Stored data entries
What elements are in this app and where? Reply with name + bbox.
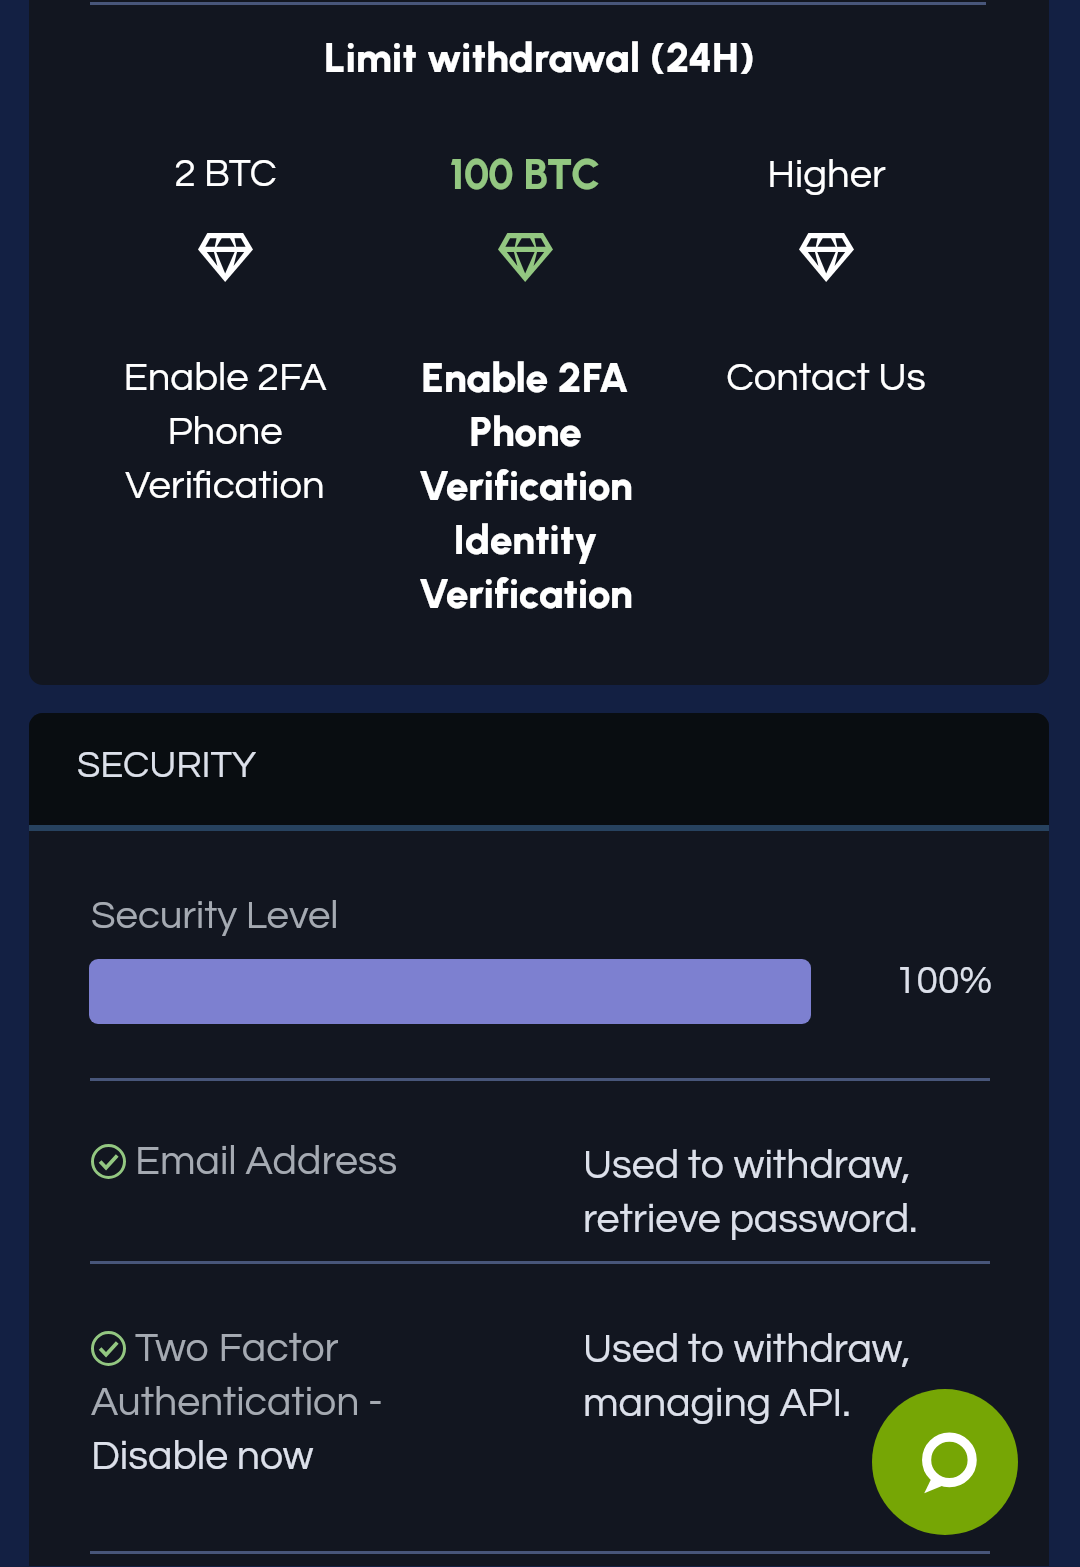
staticText: Verification	[418, 461, 633, 510]
staticText: Disable now	[91, 1435, 314, 1477]
staticText: retrieve password.	[583, 1198, 918, 1240]
staticText: Used to withdraw,	[583, 1328, 911, 1370]
button[interactable]: 100 BTC	[365, 147, 685, 620]
staticText: Enable 2FA	[421, 353, 629, 402]
staticText: Two Factor	[135, 1327, 339, 1369]
staticText: managing API.	[583, 1382, 851, 1424]
staticText: Verification	[125, 465, 325, 506]
staticText: 100%	[895, 961, 993, 1001]
button[interactable]: Open chat support	[872, 1389, 1018, 1535]
staticText: Phone	[167, 411, 283, 452]
staticText: Identity	[453, 515, 598, 564]
staticText: 100 BTC	[449, 149, 601, 199]
staticText: SECURITY	[77, 746, 257, 785]
staticText: Email Address	[135, 1140, 398, 1182]
button[interactable]: 2 BTC	[65, 147, 385, 512]
staticText: Limit withdrawal (24H)	[324, 34, 755, 83]
staticText: Contact Us	[726, 357, 926, 398]
staticText: Security Level	[91, 895, 339, 936]
staticText: 2 BTC	[174, 154, 277, 194]
staticText: Used to withdraw,	[583, 1144, 911, 1186]
staticText: Authentication -	[91, 1381, 383, 1423]
staticText: Enable 2FA	[123, 357, 327, 398]
button[interactable]: Higher	[666, 147, 986, 404]
staticText: Higher	[767, 154, 886, 195]
staticText: Phone	[469, 407, 582, 456]
staticText: Verification	[418, 569, 633, 618]
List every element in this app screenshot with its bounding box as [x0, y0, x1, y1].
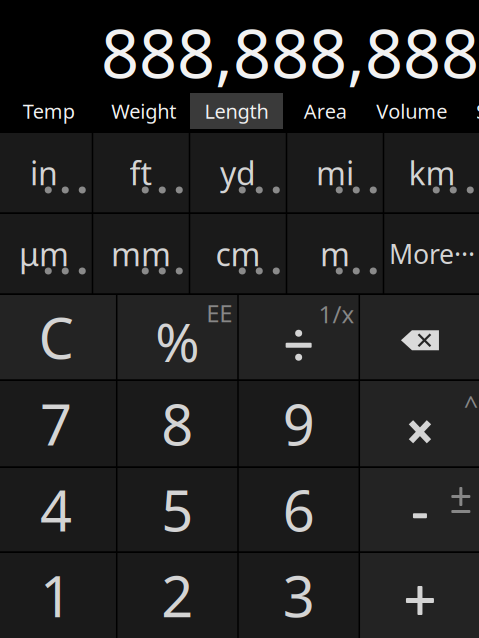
staticText: 4: [40, 473, 72, 547]
button[interactable]: 3: [239, 553, 359, 638]
button[interactable]: Clear: [0, 295, 116, 380]
button[interactable]: Subtract: [360, 468, 479, 552]
staticText: 9: [283, 387, 315, 461]
button[interactable]: ft: [93, 133, 189, 212]
staticText: 3: [283, 558, 315, 633]
button[interactable]: in: [0, 133, 92, 212]
button[interactable]: Percent: [118, 295, 237, 380]
button[interactable]: 8: [118, 381, 237, 466]
button[interactable]: Volume: [368, 93, 456, 129]
staticText: 2: [161, 558, 193, 633]
button[interactable]: 5: [118, 468, 237, 552]
staticText: Volume: [376, 98, 447, 124]
button[interactable]: mm: [93, 214, 189, 294]
staticText: 7: [40, 387, 72, 461]
staticText: %: [155, 306, 199, 377]
staticText: 6: [283, 473, 315, 547]
button[interactable]: μm: [0, 214, 92, 294]
button[interactable]: 4: [0, 468, 116, 552]
staticText: More···: [389, 236, 475, 271]
staticText: mi: [316, 152, 354, 194]
staticText: C: [39, 300, 74, 374]
button[interactable]: km: [384, 133, 479, 212]
button[interactable]: Add: [360, 553, 479, 638]
staticText: m: [320, 232, 350, 275]
staticText: Length: [204, 98, 268, 124]
button[interactable]: Divide: [239, 295, 359, 380]
button[interactable]: Weight: [98, 93, 190, 129]
staticText: ft: [130, 152, 152, 194]
staticText: EE: [206, 297, 232, 329]
staticText: 1/x: [319, 298, 355, 330]
button[interactable]: yd: [190, 133, 286, 212]
button[interactable]: mi: [287, 133, 383, 212]
button[interactable]: 2: [118, 553, 237, 638]
button[interactable]: Temp: [0, 93, 98, 129]
button[interactable]: Multiply: [360, 381, 479, 466]
staticText: cm: [216, 232, 260, 275]
staticText: 1: [40, 558, 72, 633]
staticText: 5: [161, 473, 193, 547]
staticText: in: [30, 152, 58, 194]
staticText: 888,888,888: [101, 8, 479, 97]
button[interactable]: Length: [190, 93, 283, 129]
button[interactable]: 9: [239, 381, 359, 466]
staticText: Speed: [476, 98, 479, 124]
staticText: Area: [304, 98, 347, 124]
staticText: ^: [464, 388, 478, 422]
button[interactable]: More···: [384, 214, 479, 294]
staticText: Temp: [23, 98, 75, 124]
staticText: Weight: [111, 98, 176, 124]
button[interactable]: cm: [190, 214, 286, 294]
button[interactable]: Speed: [456, 93, 479, 129]
button[interactable]: 6: [239, 468, 359, 552]
staticText: km: [408, 152, 456, 194]
staticText: mm: [111, 232, 171, 275]
staticText: yd: [220, 152, 256, 194]
staticText: 8: [161, 387, 193, 461]
staticText: μm: [19, 232, 69, 275]
button[interactable]: m: [287, 214, 383, 294]
button[interactable]: 1: [0, 553, 116, 638]
button[interactable]: 7: [0, 381, 116, 466]
button[interactable]: Delete: [360, 295, 479, 380]
button[interactable]: Area: [283, 93, 368, 129]
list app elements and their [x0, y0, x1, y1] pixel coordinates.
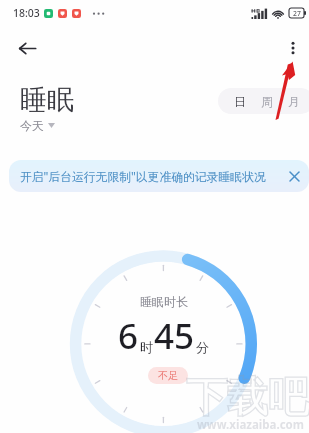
staticText: 睡眠时长 — [140, 294, 188, 309]
staticText: www.xiazaiba.com — [197, 417, 304, 433]
staticText: 周 — [261, 94, 273, 109]
staticText: 开启"后台运行无限制"以更准确的记录睡眠状况 — [20, 168, 266, 184]
staticText: 时 — [140, 339, 153, 355]
staticText: 45 — [154, 312, 195, 360]
staticText: 6 — [118, 312, 139, 360]
button[interactable]: Back — [10, 31, 44, 65]
button[interactable]: 周 — [253, 88, 280, 114]
button[interactable]: More options — [276, 31, 309, 65]
staticText: 27 — [293, 9, 301, 18]
staticText: 今天 — [20, 118, 44, 133]
staticText: 18:03 — [13, 6, 40, 20]
button[interactable]: Close banner — [283, 165, 305, 187]
staticText: 分 — [196, 339, 209, 355]
staticText: 睡眠 — [20, 83, 74, 117]
staticText: 月 — [288, 94, 300, 109]
button[interactable]: 开启"后台运行无限制"以更准确的记录睡眠状况 — [9, 160, 309, 192]
button[interactable]: 今天 — [20, 117, 61, 134]
staticText: 下载吧 — [186, 372, 309, 424]
button[interactable]: 月 — [280, 88, 307, 114]
staticText: 不足 — [158, 369, 178, 382]
staticText: 日 — [234, 94, 246, 109]
button[interactable]: 日 — [226, 88, 253, 114]
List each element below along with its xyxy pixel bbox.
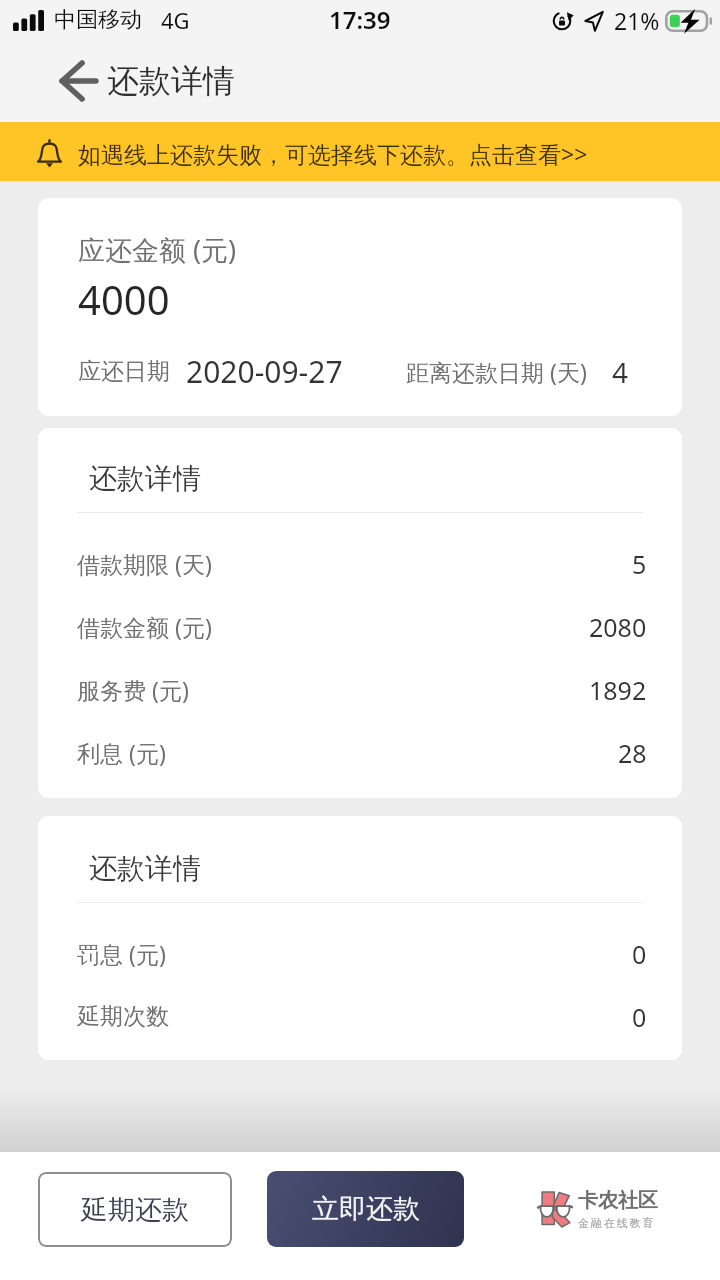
staticText: 如遇线上还款失败，可选择线下还款。点击查看>> bbox=[78, 138, 588, 169]
button[interactable]: 立即还款 bbox=[267, 1171, 464, 1247]
staticText: 延期还款 bbox=[81, 1193, 189, 1227]
staticText: 服务费 (元) bbox=[77, 674, 189, 705]
staticText: 0 bbox=[632, 937, 647, 971]
staticText: 4000 bbox=[78, 272, 170, 326]
staticText: 还款详情 bbox=[89, 461, 201, 496]
staticText: 借款金额 (元) bbox=[77, 611, 212, 642]
button[interactable]: 服务费 (元) bbox=[77, 658, 647, 721]
staticText: 罚息 (元) bbox=[77, 938, 166, 969]
staticText: 中国移动 bbox=[54, 6, 142, 34]
staticText: 距离还款日期 (天) bbox=[406, 356, 587, 387]
staticText: 应还日期 bbox=[78, 357, 170, 386]
button[interactable]: Back bbox=[56, 56, 101, 106]
staticText: 2020-09-27 bbox=[186, 351, 343, 392]
staticText: 延期次数 bbox=[77, 1002, 169, 1031]
staticText: 5 bbox=[632, 547, 647, 581]
staticText: 还款详情 bbox=[89, 851, 201, 886]
staticText: 17:39 bbox=[329, 3, 391, 36]
staticText: 2080 bbox=[589, 610, 647, 644]
button[interactable]: 延期还款 bbox=[38, 1172, 232, 1247]
staticText: 21% bbox=[614, 5, 660, 36]
button[interactable]: 延期次数 bbox=[77, 985, 647, 1048]
button[interactable]: 借款金额 (元) bbox=[77, 595, 647, 658]
button[interactable]: 利息 (元) bbox=[77, 721, 647, 784]
staticText: 还款详情 bbox=[107, 61, 235, 101]
staticText: 借款期限 (天) bbox=[77, 548, 212, 579]
staticText: 4G bbox=[161, 5, 190, 35]
button[interactable]: 借款期限 (天) bbox=[77, 532, 647, 595]
staticText: 4 bbox=[612, 353, 629, 391]
staticText: 卡农社区 bbox=[578, 1188, 658, 1213]
staticText: 0 bbox=[632, 1000, 647, 1034]
staticText: 1892 bbox=[589, 673, 647, 707]
staticText: 应还金额 (元) bbox=[78, 231, 237, 268]
staticText: 利息 (元) bbox=[77, 737, 166, 768]
button[interactable]: 罚息 (元) bbox=[77, 922, 647, 985]
staticText: 28 bbox=[618, 736, 647, 770]
button[interactable]: 如遇线上还款失败，可选择线下还款。点击查看>> bbox=[0, 122, 720, 181]
staticText: 立即还款 bbox=[312, 1192, 420, 1226]
staticText: 金融在线教育 bbox=[578, 1216, 656, 1230]
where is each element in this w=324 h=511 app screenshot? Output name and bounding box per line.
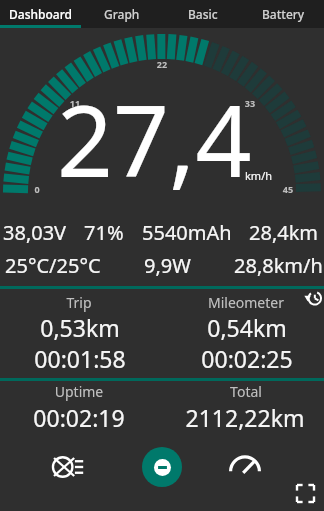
staticText: 0,53km (0, 312, 160, 343)
button[interactable]: Dashboard (0, 0, 81, 28)
staticText: 2112,22km (165, 402, 324, 433)
staticText: 00:02:19 (0, 402, 159, 433)
staticText: 71% (84, 219, 124, 246)
staticText: 0 (0, 183, 117, 195)
staticText: 25°C/25°C (5, 252, 101, 279)
staticText: Basic (188, 6, 218, 22)
button[interactable]: Power (142, 447, 182, 487)
staticText: Total (166, 382, 324, 401)
staticText: 38,03V (3, 219, 67, 246)
staticText: 11 (0, 97, 155, 109)
staticText: 9,9W (144, 252, 191, 279)
button[interactable]: Reset trip history (304, 289, 323, 308)
staticText: Graph (104, 6, 140, 22)
button[interactable]: Battery (243, 0, 324, 28)
staticText: Trip (0, 293, 159, 312)
staticText: 28,8km/h (234, 252, 323, 279)
staticText: Mileometer (166, 293, 324, 312)
staticText: 5540mAh (142, 219, 232, 246)
staticText: 00:02:25 (167, 343, 324, 374)
staticText: Dashboard (9, 6, 72, 22)
staticText: 00:01:58 (0, 343, 160, 374)
staticText: 0,54km (167, 312, 324, 343)
button[interactable]: Graph (81, 0, 162, 28)
staticText: 27,4 (57, 72, 252, 205)
staticText: 33 (170, 97, 324, 109)
button[interactable]: Fullscreen (297, 485, 314, 502)
staticText: Uptime (0, 382, 159, 401)
button[interactable]: Headlight off (47, 447, 87, 487)
button[interactable]: Speedometer (225, 447, 265, 487)
staticText: km/h (245, 168, 273, 183)
staticText: 28,4km (249, 219, 319, 246)
staticText: 22 (82, 58, 242, 70)
staticText: Battery (262, 6, 305, 22)
staticText: 45 (208, 183, 324, 195)
button[interactable]: Basic (162, 0, 243, 28)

What you need to do:
Wherever "name" occurs in the entries above, copy the line it sits on.

Problem solution:
What elements are in this app and where? Reply with name + bbox.
where is each element in this w=324 h=511 app screenshot? Output name and bounding box per line.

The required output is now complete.